3. E-signatures and e-contracts considerations
   
   The conclusion of contract from a distance (e.g., electronically through a website or an application) requires a consideration of the applicable EU and Bulgarian legislation in the field of e-documents and e-signatures. One of the key questions is what type of e-signatures and e-documents may be used to meet the requirements for a contract and signature in writing.
   
   The qualified electronic signature is recognized as equal to the handwritten signature by virtue of the law. Therefore, they are the safest (yet burdensome) option for signing e-contracts for provision of crypto services. Regarding the other two types of electronic signatures (simple and advanced), there are no explicit restrictions in the legislation. Therefore, “simple” and advanced electronic signatures could generally be used in the process of signing e-contracts for provision of crypto services. However, to be considered as equal to a handwritten signature, according to the law, the parties must specifically agree. Many crypto service providers include such consents in their general terms and conditions or in a sperate electronic statements as part of the process of concluding the contract. According to certain case law, this is acceptable.

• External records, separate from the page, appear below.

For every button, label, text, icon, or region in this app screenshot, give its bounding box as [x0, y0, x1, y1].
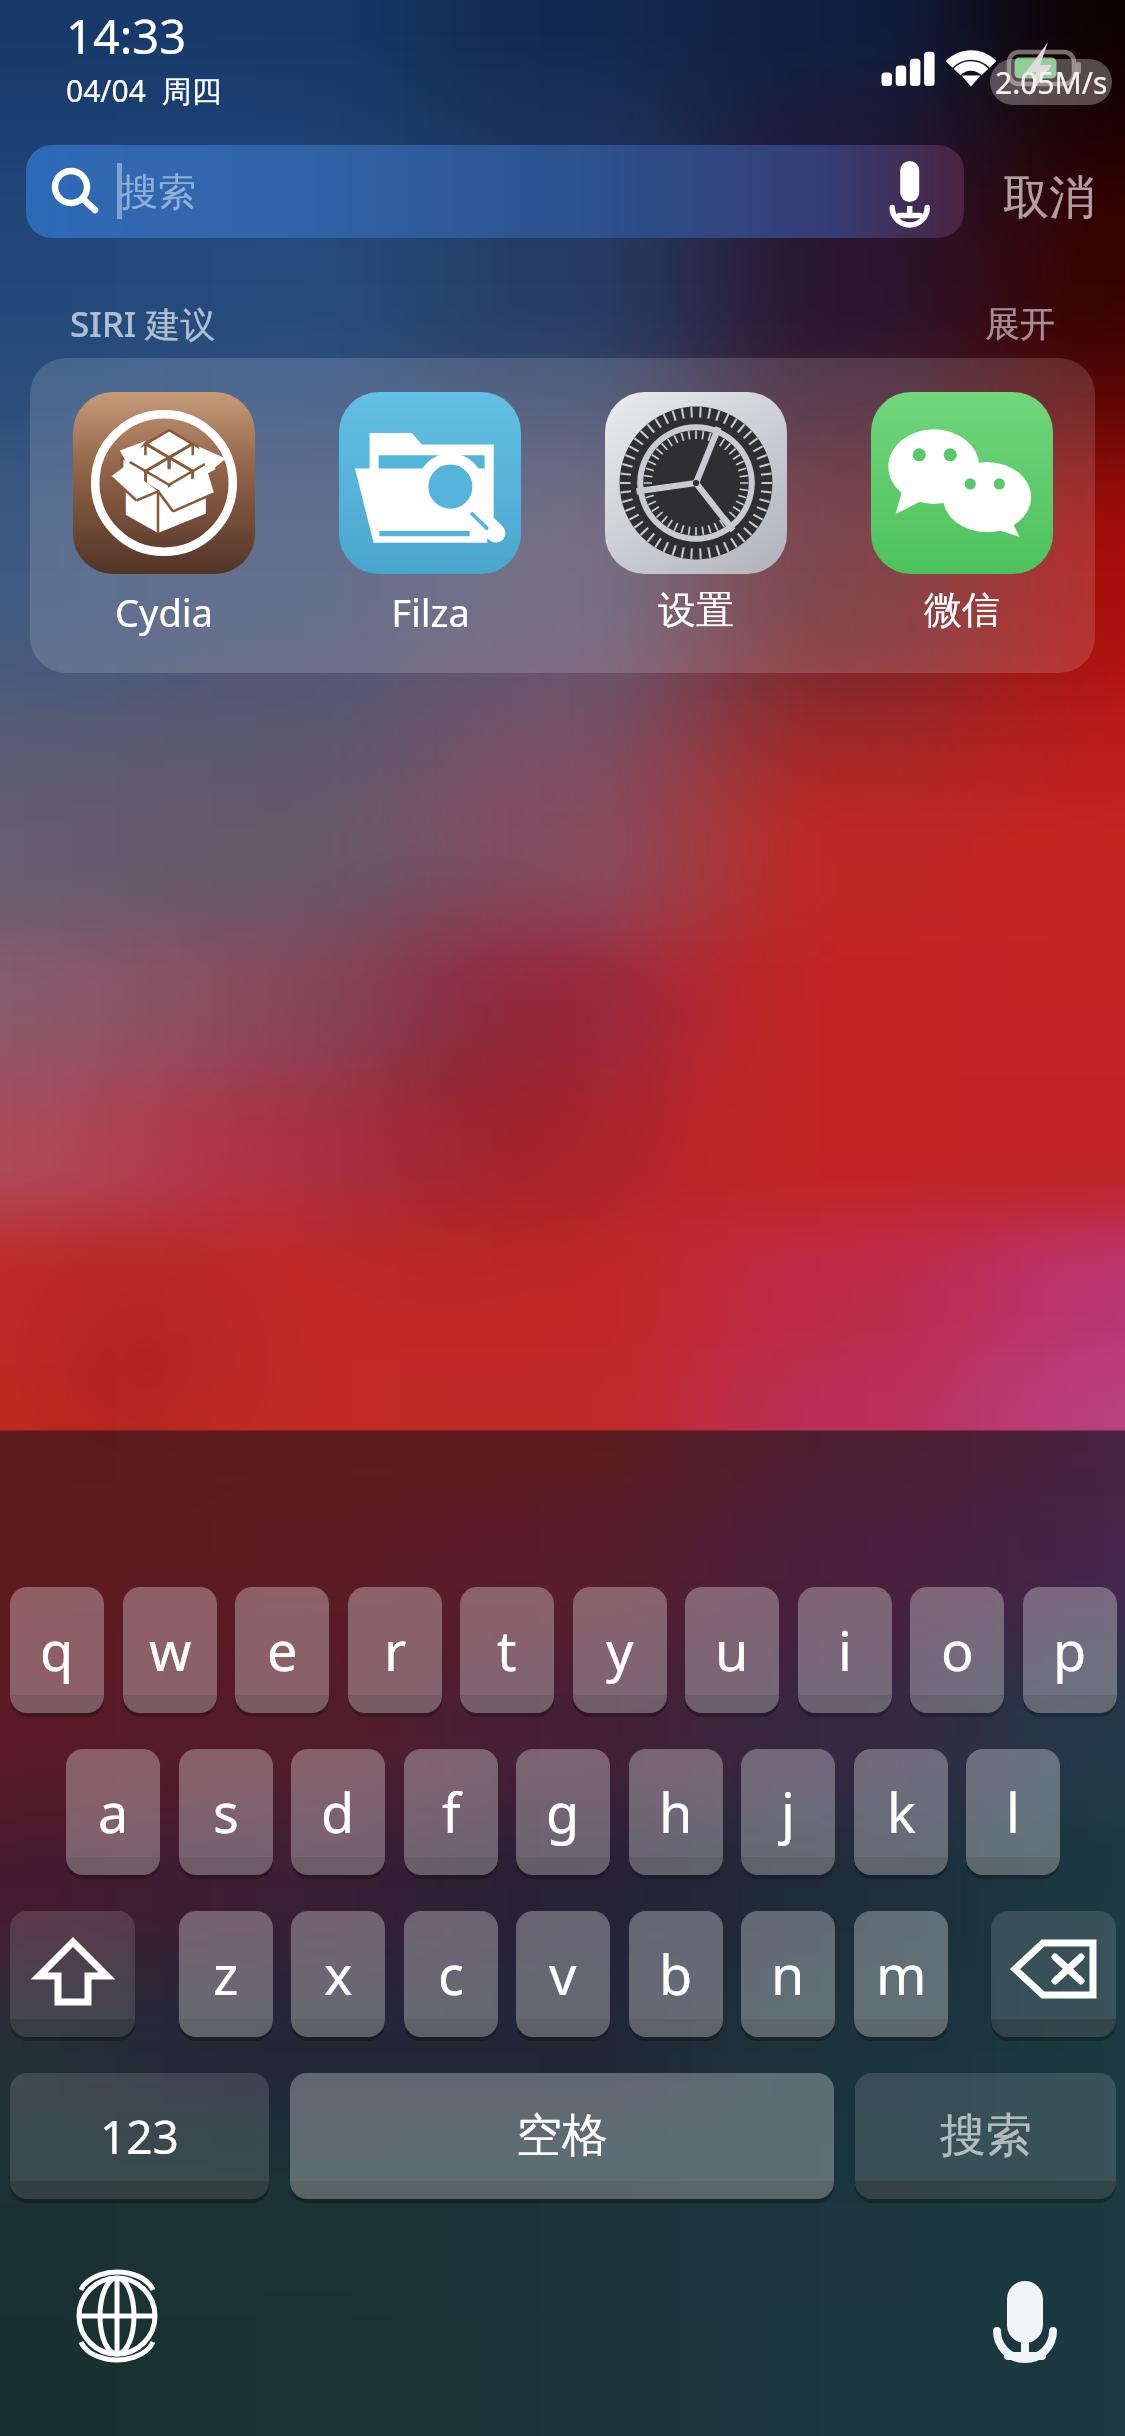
- staticText: Cydia: [115, 586, 213, 638]
- button[interactable]: 微信: [829, 358, 1095, 634]
- staticText: m: [876, 1937, 927, 2011]
- staticText: r: [384, 1613, 407, 1687]
- button[interactable]: 取消: [997, 163, 1101, 233]
- staticText: c: [438, 1937, 464, 2011]
- button[interactable]: z: [179, 1911, 273, 2037]
- staticText: x: [324, 1937, 353, 2011]
- staticText: y: [606, 1613, 634, 1687]
- button[interactable]: Backspace: [991, 1911, 1116, 2037]
- staticText: t: [497, 1613, 517, 1687]
- button[interactable]: l: [966, 1749, 1060, 1875]
- staticText: 展开: [985, 302, 1055, 346]
- button[interactable]: 空格: [290, 2073, 834, 2199]
- button[interactable]: i: [798, 1587, 892, 1713]
- staticText: h: [659, 1775, 693, 1849]
- staticText: 搜索: [940, 2107, 1032, 2165]
- staticText: SIRI 建议: [70, 300, 216, 348]
- button[interactable]: Filza: [297, 358, 563, 638]
- staticText: p: [1053, 1613, 1087, 1687]
- staticText: v: [549, 1937, 577, 2011]
- button[interactable]: 搜索: [855, 2073, 1116, 2199]
- staticText: 设置: [658, 586, 734, 634]
- staticText: u: [715, 1613, 749, 1687]
- staticText: 123: [100, 2105, 179, 2168]
- button[interactable]: 设置: [563, 358, 829, 634]
- button[interactable]: t: [460, 1587, 554, 1713]
- button[interactable]: m: [854, 1911, 948, 2037]
- staticText: i: [838, 1613, 852, 1687]
- button[interactable]: j: [741, 1749, 835, 1875]
- staticText: f: [442, 1775, 461, 1849]
- staticText: e: [267, 1613, 298, 1687]
- staticText: o: [941, 1613, 974, 1687]
- staticText: s: [213, 1775, 239, 1849]
- staticText: 04/04 周四: [66, 70, 222, 111]
- staticText: b: [659, 1937, 693, 2011]
- button[interactable]: Shift: [10, 1911, 135, 2037]
- button[interactable]: o: [910, 1587, 1004, 1713]
- button[interactable]: h: [629, 1749, 723, 1875]
- button[interactable]: n: [741, 1911, 835, 2037]
- button[interactable]: Cydia: [30, 358, 297, 638]
- button[interactable]: x: [291, 1911, 385, 2037]
- staticText: 微信: [924, 586, 1000, 634]
- staticText: d: [321, 1775, 355, 1849]
- staticText: l: [1006, 1775, 1020, 1849]
- button[interactable]: p: [1023, 1587, 1117, 1713]
- button[interactable]: r: [348, 1587, 442, 1713]
- button[interactable]: Voice search: [880, 155, 940, 223]
- staticText: j: [781, 1775, 795, 1849]
- button[interactable]: y: [573, 1587, 667, 1713]
- button[interactable]: u: [685, 1587, 779, 1713]
- button[interactable]: a: [66, 1749, 160, 1875]
- button[interactable]: w: [123, 1587, 217, 1713]
- staticText: n: [771, 1937, 805, 2011]
- staticText: a: [98, 1775, 129, 1849]
- button[interactable]: 123: [10, 2073, 269, 2199]
- staticText: 2.05M/s: [995, 62, 1108, 103]
- button[interactable]: Dictation: [986, 2275, 1066, 2355]
- button[interactable]: Change keyboard: [78, 2277, 156, 2355]
- button[interactable]: g: [516, 1749, 610, 1875]
- staticText: 空格: [516, 2107, 608, 2165]
- staticText: Filza: [391, 586, 470, 638]
- button[interactable]: s: [179, 1749, 273, 1875]
- button[interactable]: [26, 145, 964, 238]
- staticText: z: [213, 1937, 239, 2011]
- button[interactable]: c: [404, 1911, 498, 2037]
- button[interactable]: v: [516, 1911, 610, 2037]
- staticText: q: [40, 1613, 74, 1687]
- button[interactable]: 展开: [985, 302, 1055, 346]
- staticText: k: [887, 1775, 916, 1849]
- button[interactable]: e: [235, 1587, 329, 1713]
- staticText: g: [546, 1775, 580, 1849]
- staticText: 14:33: [66, 4, 187, 68]
- button[interactable]: k: [854, 1749, 948, 1875]
- staticText: 取消: [1003, 169, 1095, 227]
- button[interactable]: d: [291, 1749, 385, 1875]
- button[interactable]: b: [629, 1911, 723, 2037]
- staticText: w: [149, 1613, 192, 1687]
- button[interactable]: f: [404, 1749, 498, 1875]
- button[interactable]: q: [10, 1587, 104, 1713]
- staticText: 搜索: [120, 168, 196, 216]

In any event, the providers must ensure appropriate evidence and track records of signed contracts.
   
   
4. Data Protection Aspects
   
   Firstly, it is important to outline that the provisions of GDPR shall apply to processing data of Bulgarian/other EU data subjects. GDPR applies also to the processing of personal data of data subjects who are in the EU by a controller or processor not established in the EU, where the processing activities are related to: i) the offering of goods or services, irrespective of whether a payment of the data subject is required; or ii) the monitoring of their behaviour as far as their behaviour takes place within the EU. For processing of personal data of Bulgarian data subjects, additionally the rules of the Bulgarian Personal Data Protection Act (“PDPA”) should be considered.
   
   Additional matters regarding data protection aspect should be considered, such as appointing a DPO (when the requirements of the GDPR are met), introducing appropriate safeguards when transferring personal data of Bulgarian/EU data subject outside the EU/EEA, adopting website cookie policy, etc.
   
   A frequently discussed matter is the storage of personal data in a cloud. In this respect, the necessary technical and organizational measures should be taken for the purpose of safeguarding the stored personal data. When a service provider transfers and stores personal data in a cloud, which is established and maintained in a third country (outside EU/EEA), then the rules regarding the transfer of personal data outside EU/EEA should apply and additional safeguards should be introduced by the service provider.

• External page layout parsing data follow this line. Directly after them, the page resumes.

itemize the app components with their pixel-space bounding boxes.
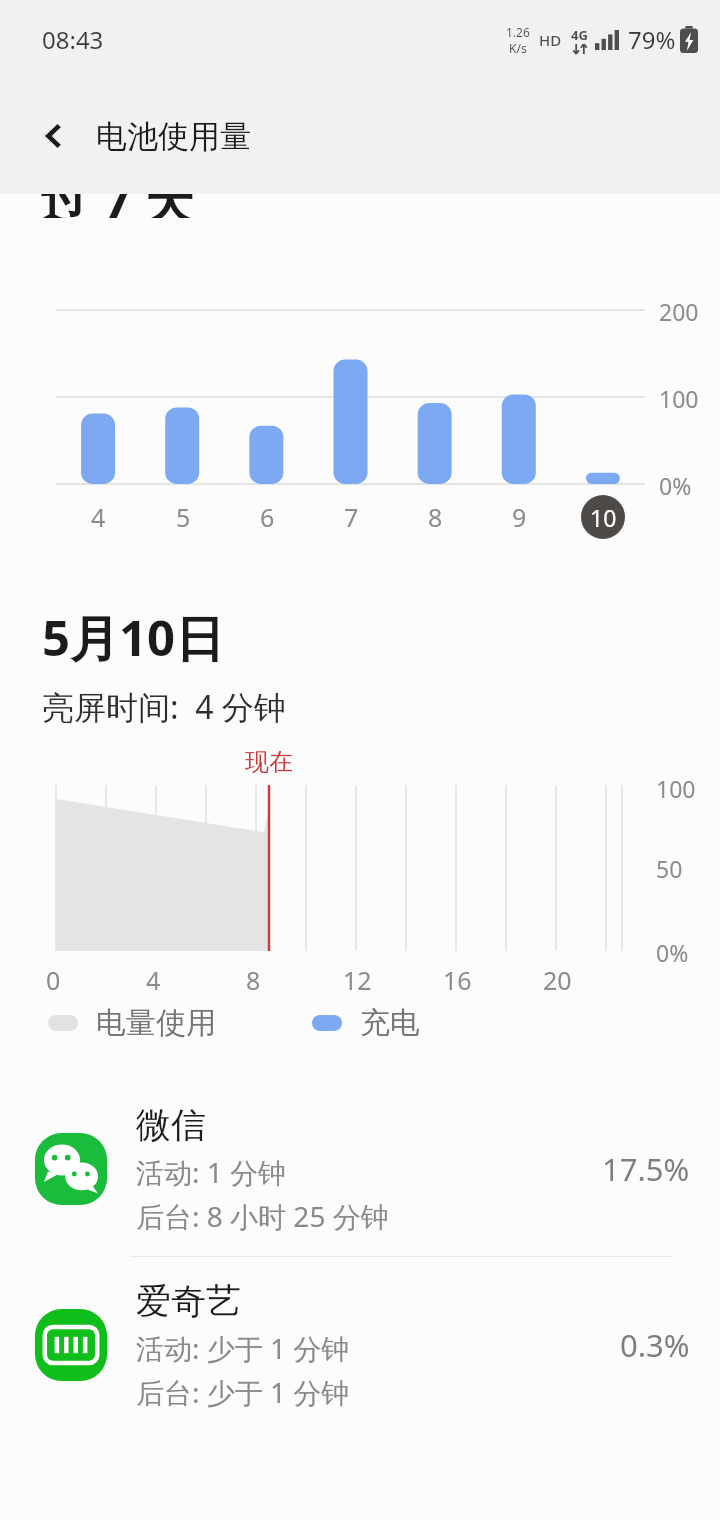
staticText: 16 xyxy=(443,963,472,997)
staticText: 电池使用量 xyxy=(96,117,251,156)
staticText: 4 xyxy=(146,963,161,997)
staticText: 100 xyxy=(659,383,699,414)
staticText: 100 xyxy=(656,773,696,804)
staticText: 活动: 1 分钟 xyxy=(136,1153,287,1191)
staticText: 200 xyxy=(659,296,699,327)
staticText: 5 xyxy=(176,500,191,534)
staticText: 1.26 xyxy=(506,24,530,40)
button[interactable]: 返回 xyxy=(22,104,86,168)
staticText: 4G xyxy=(571,26,588,44)
staticText: 充电 xyxy=(360,1004,420,1042)
staticText: 79% xyxy=(628,23,676,56)
staticText: 10 xyxy=(590,502,617,533)
staticText: 8 xyxy=(428,500,443,534)
staticText: 爱奇艺 xyxy=(136,1279,241,1323)
button[interactable]: 微信 xyxy=(0,1081,720,1256)
staticText: 8 xyxy=(246,963,261,997)
staticText: 0% xyxy=(656,937,689,968)
staticText: 0 xyxy=(46,963,61,997)
staticText: 08:43 xyxy=(42,23,104,56)
staticText: 9 xyxy=(512,500,527,534)
staticText: 50 xyxy=(656,853,683,884)
staticText: 17.5% xyxy=(602,1148,690,1190)
button[interactable]: 爱奇艺 xyxy=(0,1257,720,1432)
staticText: 5月10日 xyxy=(42,604,225,671)
staticText: 亮屏时间: 4 分钟 xyxy=(42,685,286,729)
staticText: 20 xyxy=(543,963,572,997)
staticText: 0% xyxy=(659,470,692,501)
staticText: 现在 xyxy=(245,747,293,777)
staticText: 0.3% xyxy=(620,1324,690,1366)
staticText: K/s xyxy=(509,40,527,56)
staticText: 后台: 8 小时 25 分钟 xyxy=(136,1197,389,1235)
staticText: HD xyxy=(539,30,562,50)
staticText: 微信 xyxy=(136,1103,206,1147)
staticText: 过 7 天 xyxy=(40,194,195,218)
staticText: 活动: 少于 1 分钟 xyxy=(136,1329,350,1367)
staticText: 电量使用 xyxy=(96,1004,216,1042)
staticText: 4 xyxy=(91,500,106,534)
staticText: 12 xyxy=(343,963,372,997)
staticText: 后台: 少于 1 分钟 xyxy=(136,1373,350,1411)
staticText: 7 xyxy=(344,500,359,534)
staticText: 6 xyxy=(260,500,275,534)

   In conclusion, there is a wide array of requirements to consider, before starting the provision of crypto services in Bulgaria. Failure to meet those requirements exposes crypto service providers to various risks, including administrative and civil liability. To mitigate those risks, crypto service providers should ensure that their business models are carefully assessed from all relevant perspectives and the necessary requirements are met to the extent possible. Future legislative initiatives such as the MiCA Regulation should also be closely observed and timely steps for compliance should be taken.